If you are looking for a job or to snag an internship, if you are invited to a corporate lunch or dinner, or if you are hoping for a promotion or to do well in an interview, you have questions.
Should you order a drink? Do you start eating before your host or hostess? What if you need to leave the table – what do you do with your napkin?
Where should you sit when a roomful of empty tables presents itself at a conference? How’s your body language? What kind of signals are you giving? Do you know how to optimize networking events? How do you approach a stranger?
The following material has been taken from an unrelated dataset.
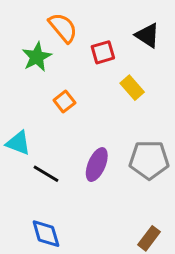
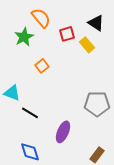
yellow rectangle: (132, 88) -> (87, 45), moved
purple ellipse: (97, 165) -> (63, 132), moved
For some, these kinds of skills come second nature. For others, they need to be learned and fine-tuned. For some, they are downright intimidating.
Jean O’Brien, president of The O’Brien Group believes that handling yourself in the dining room is just as important as how you handle yourself in the conference room. O’Brien is passionate about navigating the business world and doing it with grace, style and panache.
With decades of experience in the corporate human resources world, she has come to Warrenton optimistic that her knowledge, strategic networking skills and understanding of what makes us shine -- or not shine -- when we are in a roomful of people can enhance and bolster confidence into an executive presence that will leave a lasting impression.
“You need to be in sync with the table,” said O’Brien, which includes everything from your table manners to the topic and pacing of the conversation. Working with hundreds of professionals over the years, O’Brien is most focused on enhancing career growth and avoiding career-limiting situations.
O’Brien received a bachelor of science degree in community development from The Pennsylvania State University. Her professional credentials and certifications include Professional in Human Resources, Myers-Briggs Type Indicator and Executive Business Etiquette. O’Brien’s human resources background has had her working for organizations such as the American Society for Microbiology. But, in 2001, she decided to start her own company, The O’Brien Group.
With Northern Virginia and the district as her stomping grounds, O’Brien moved from Reston to Warrenton, a town that she has visited frequently over the years as her daughter and son-in-law live in Amissville.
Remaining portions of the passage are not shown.